> **Your assignment**
What you write must match, character for character, the lines from the one with "СКУД (56, 330)" down to the one with "Video Games (132, 1932)" in the listing below, minus its pictures.

> **Provided records**
====

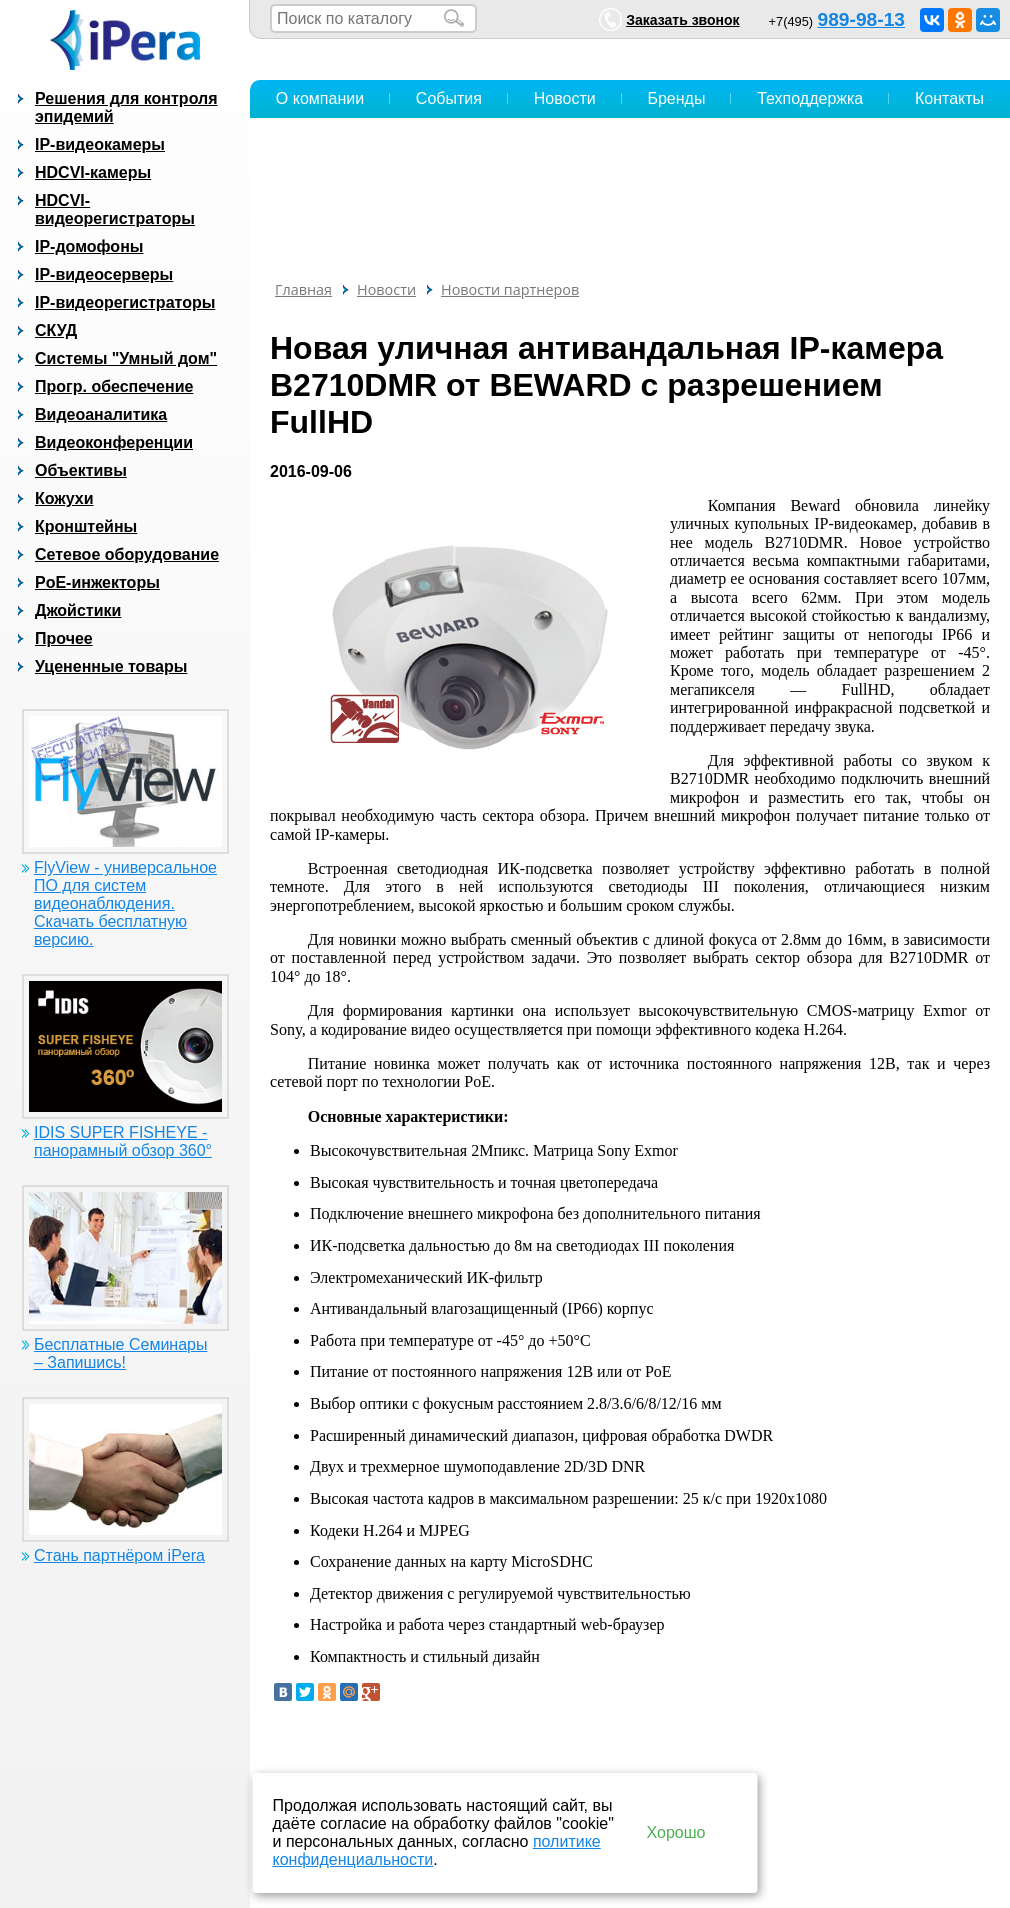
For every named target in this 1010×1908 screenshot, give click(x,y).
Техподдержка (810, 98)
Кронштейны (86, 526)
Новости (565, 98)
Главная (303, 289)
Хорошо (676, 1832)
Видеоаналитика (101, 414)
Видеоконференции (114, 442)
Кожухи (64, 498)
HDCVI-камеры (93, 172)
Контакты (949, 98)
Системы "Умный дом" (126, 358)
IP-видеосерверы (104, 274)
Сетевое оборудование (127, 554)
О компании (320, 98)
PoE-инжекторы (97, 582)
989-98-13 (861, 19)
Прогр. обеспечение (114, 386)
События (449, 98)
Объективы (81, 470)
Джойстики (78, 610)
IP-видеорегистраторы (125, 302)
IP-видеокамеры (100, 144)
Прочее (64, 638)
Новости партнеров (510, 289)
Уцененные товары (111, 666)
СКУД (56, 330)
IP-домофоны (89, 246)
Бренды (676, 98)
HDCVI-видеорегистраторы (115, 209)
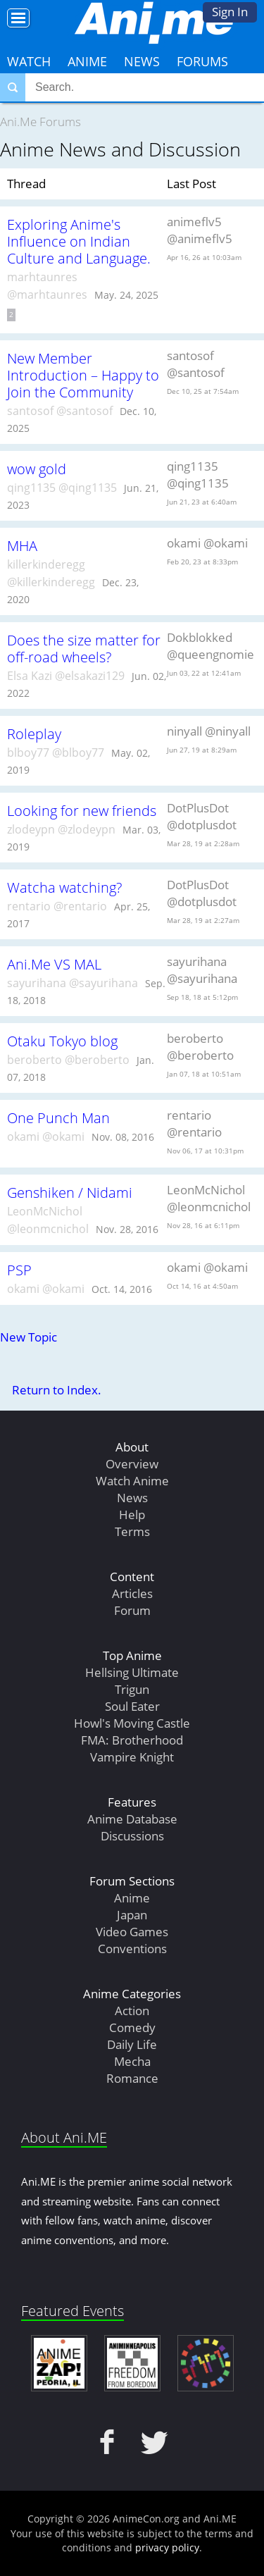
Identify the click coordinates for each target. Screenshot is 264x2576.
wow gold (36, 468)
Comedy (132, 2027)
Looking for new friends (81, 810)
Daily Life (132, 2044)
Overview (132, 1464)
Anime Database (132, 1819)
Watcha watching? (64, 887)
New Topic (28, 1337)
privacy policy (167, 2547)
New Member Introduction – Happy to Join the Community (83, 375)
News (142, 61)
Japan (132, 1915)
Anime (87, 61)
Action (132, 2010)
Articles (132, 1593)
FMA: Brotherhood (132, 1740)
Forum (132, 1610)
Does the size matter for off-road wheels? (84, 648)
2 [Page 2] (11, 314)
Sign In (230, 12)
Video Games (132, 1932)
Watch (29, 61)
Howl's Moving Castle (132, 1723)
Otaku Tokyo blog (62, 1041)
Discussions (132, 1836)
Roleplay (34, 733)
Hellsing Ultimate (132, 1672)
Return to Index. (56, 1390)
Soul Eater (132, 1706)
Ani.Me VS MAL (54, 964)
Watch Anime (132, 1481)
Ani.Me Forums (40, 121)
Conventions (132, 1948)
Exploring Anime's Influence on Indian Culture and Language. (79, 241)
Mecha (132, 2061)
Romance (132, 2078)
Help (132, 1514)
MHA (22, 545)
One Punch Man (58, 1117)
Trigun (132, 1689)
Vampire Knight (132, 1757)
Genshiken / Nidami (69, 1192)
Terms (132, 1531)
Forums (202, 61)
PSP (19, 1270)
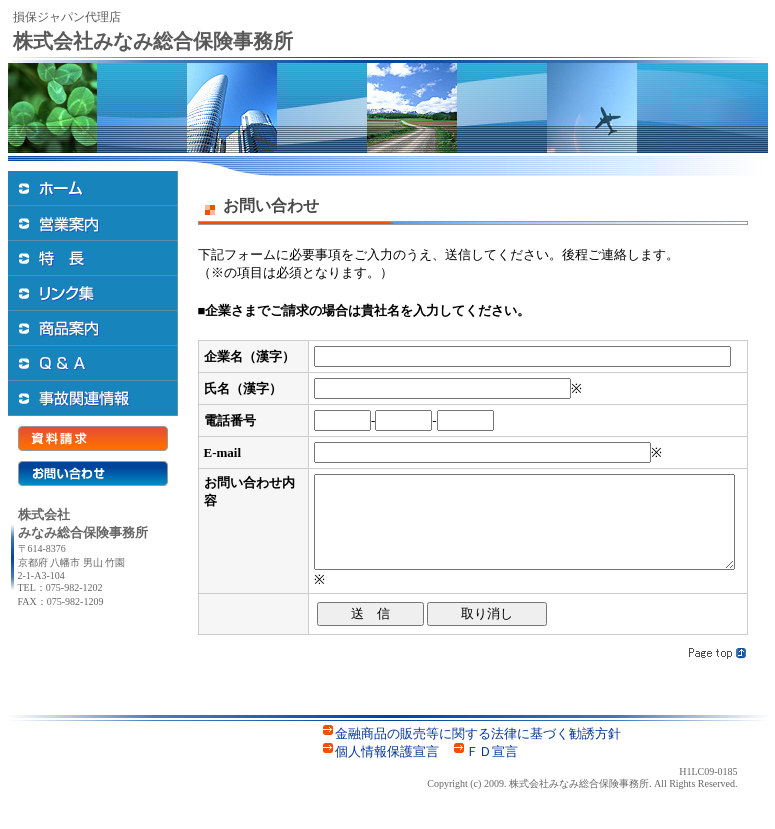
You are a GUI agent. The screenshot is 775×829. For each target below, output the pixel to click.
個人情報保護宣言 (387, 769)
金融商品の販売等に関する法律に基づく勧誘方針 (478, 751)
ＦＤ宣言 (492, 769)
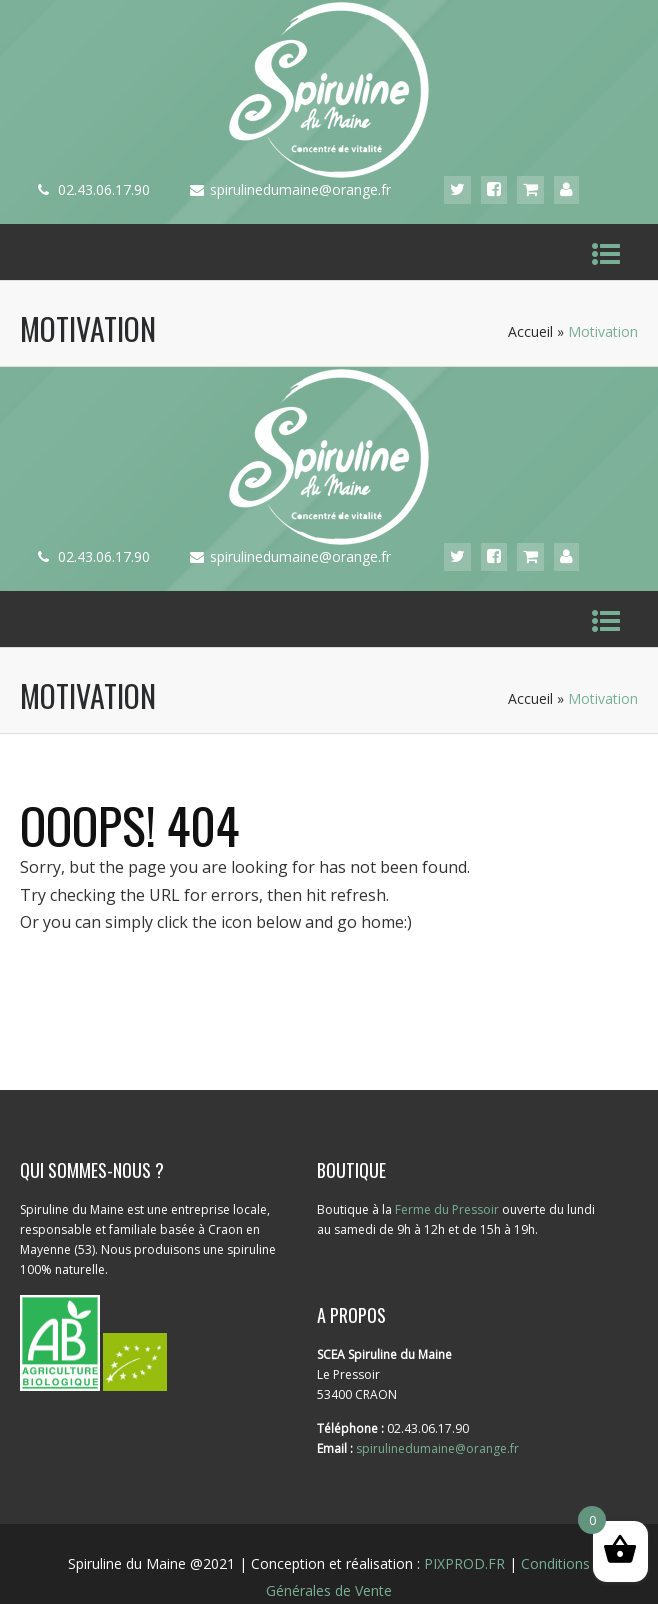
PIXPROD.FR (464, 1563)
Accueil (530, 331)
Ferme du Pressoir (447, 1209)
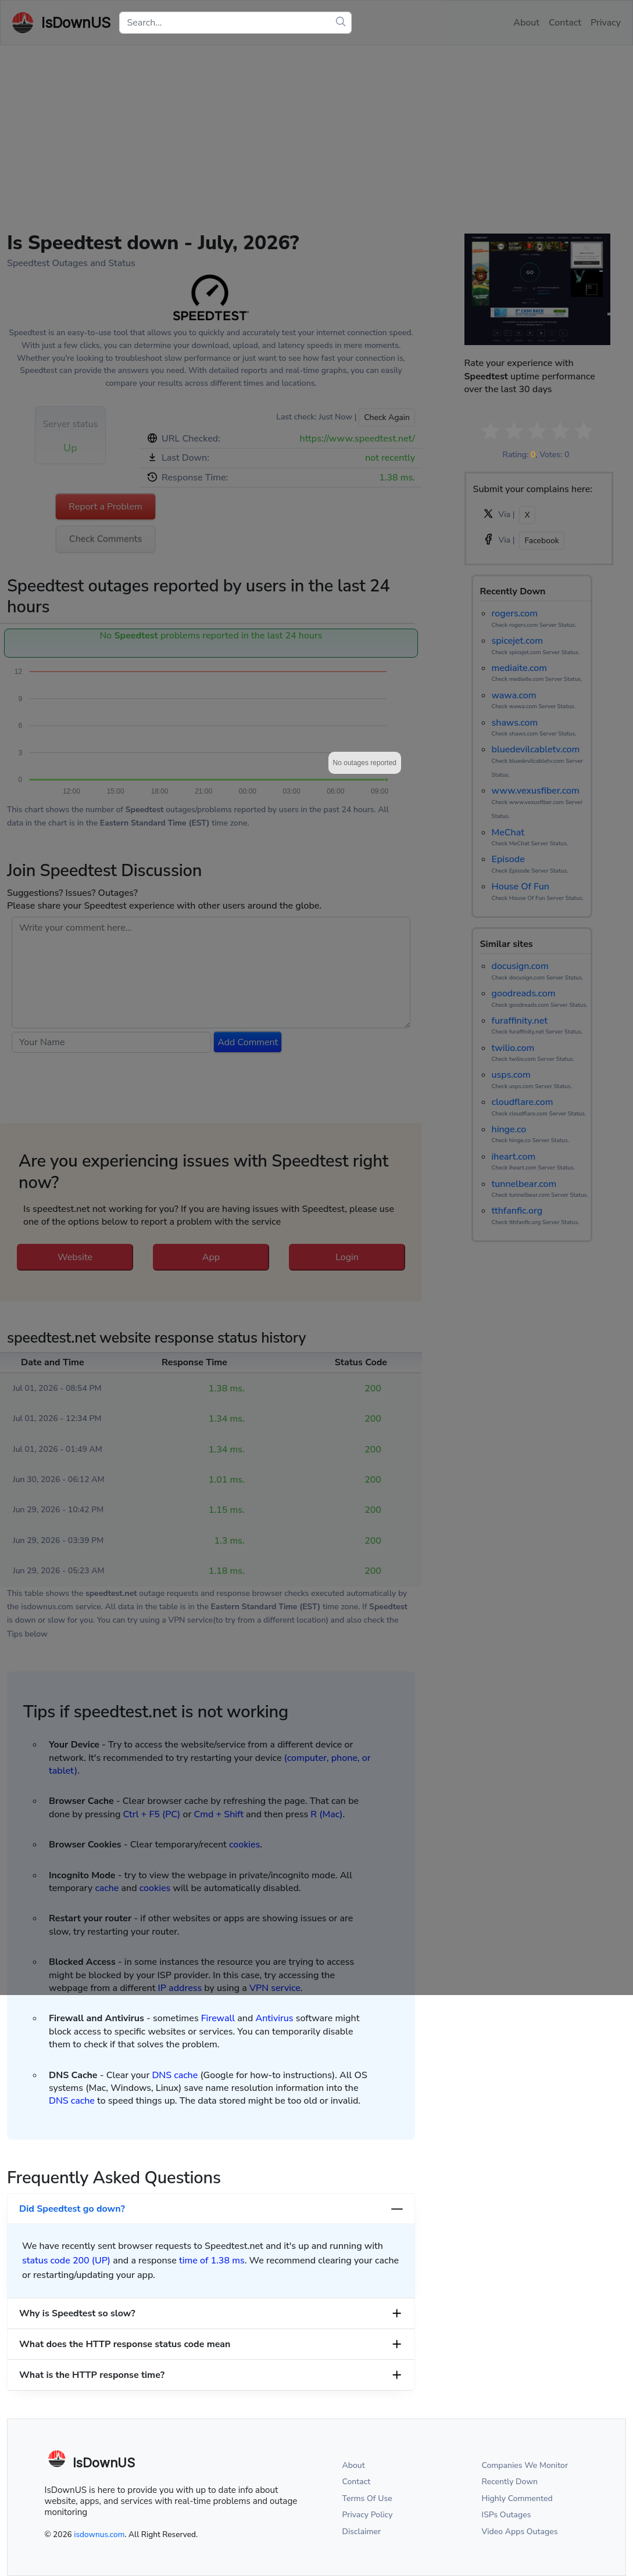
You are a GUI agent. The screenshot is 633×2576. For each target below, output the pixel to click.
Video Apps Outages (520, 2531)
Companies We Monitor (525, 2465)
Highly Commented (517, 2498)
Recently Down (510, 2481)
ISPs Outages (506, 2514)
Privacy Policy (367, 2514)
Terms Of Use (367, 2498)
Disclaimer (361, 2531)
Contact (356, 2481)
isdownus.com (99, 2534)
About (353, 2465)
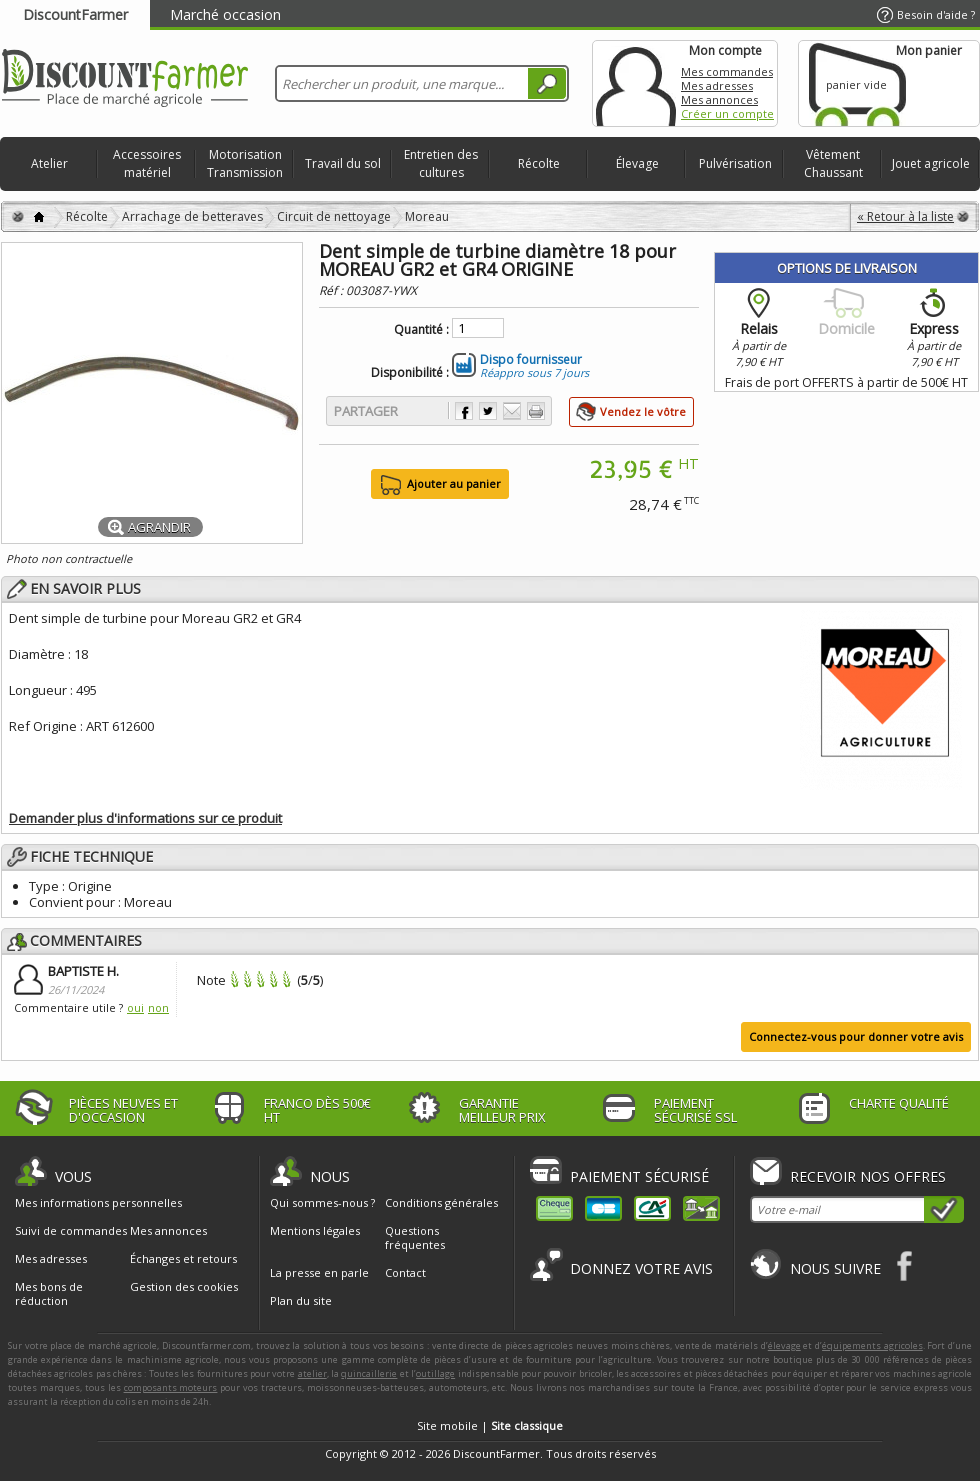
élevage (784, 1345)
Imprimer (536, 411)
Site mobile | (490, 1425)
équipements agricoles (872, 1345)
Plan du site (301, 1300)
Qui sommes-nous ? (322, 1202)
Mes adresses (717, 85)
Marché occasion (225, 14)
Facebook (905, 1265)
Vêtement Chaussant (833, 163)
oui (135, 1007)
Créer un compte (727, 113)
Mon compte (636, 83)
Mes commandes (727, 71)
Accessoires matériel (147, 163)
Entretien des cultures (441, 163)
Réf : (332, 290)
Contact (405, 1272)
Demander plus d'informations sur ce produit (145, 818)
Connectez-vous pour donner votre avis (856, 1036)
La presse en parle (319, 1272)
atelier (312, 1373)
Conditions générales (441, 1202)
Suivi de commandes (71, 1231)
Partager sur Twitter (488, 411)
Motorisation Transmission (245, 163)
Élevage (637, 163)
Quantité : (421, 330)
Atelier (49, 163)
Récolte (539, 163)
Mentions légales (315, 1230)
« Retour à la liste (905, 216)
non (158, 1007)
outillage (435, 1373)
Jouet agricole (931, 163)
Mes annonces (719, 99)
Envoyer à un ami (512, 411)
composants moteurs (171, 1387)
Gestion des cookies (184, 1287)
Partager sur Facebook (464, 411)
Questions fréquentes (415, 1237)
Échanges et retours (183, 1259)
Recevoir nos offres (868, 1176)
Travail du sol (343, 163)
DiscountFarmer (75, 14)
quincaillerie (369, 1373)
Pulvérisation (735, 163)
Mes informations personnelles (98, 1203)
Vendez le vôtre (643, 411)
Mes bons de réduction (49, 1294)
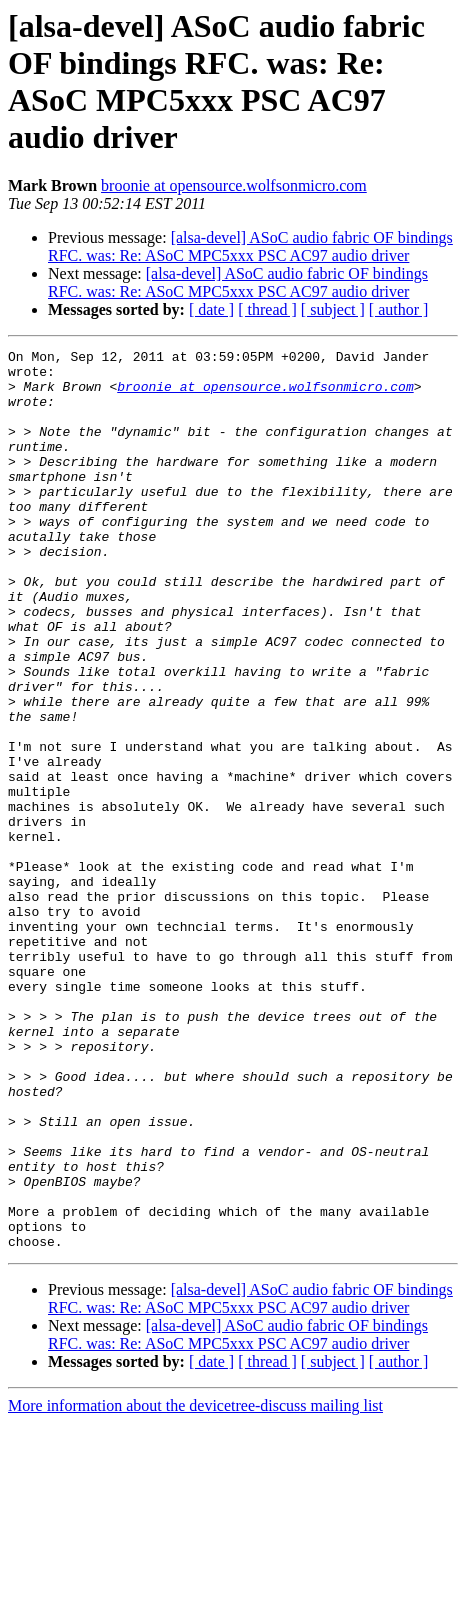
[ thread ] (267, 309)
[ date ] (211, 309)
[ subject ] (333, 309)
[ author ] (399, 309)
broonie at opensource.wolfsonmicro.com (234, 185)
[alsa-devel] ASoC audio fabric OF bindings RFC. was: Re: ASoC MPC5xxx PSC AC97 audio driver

====

> **Result of this exercise**
СКУД (56, 330)
IP-домофоны (89, 246)
Бренды (676, 98)
HDCVI-видеорегистраторы (115, 209)
Identify the click coordinates for each target. Screenshot is 264x2576.
wow gold (36, 468)
Comedy (132, 2027)
Looking for new friends (81, 810)
Daily Life (132, 2044)
Overview (132, 1464)
Anime Database (132, 1819)
Watcha watching? (64, 887)
New Topic (28, 1337)
privacy policy (167, 2547)
New Member Introduction – Happy to Join the Community (83, 375)
News (142, 61)
Japan (132, 1915)
Anime (87, 61)
Action (132, 2010)
Articles (132, 1593)
FMA: Brotherhood (132, 1740)
Forum (132, 1610)
Does the size matter for off-road wheels? (84, 648)
2 [Page 2] (11, 314)
Sign In (230, 12)
Video Games (132, 1932)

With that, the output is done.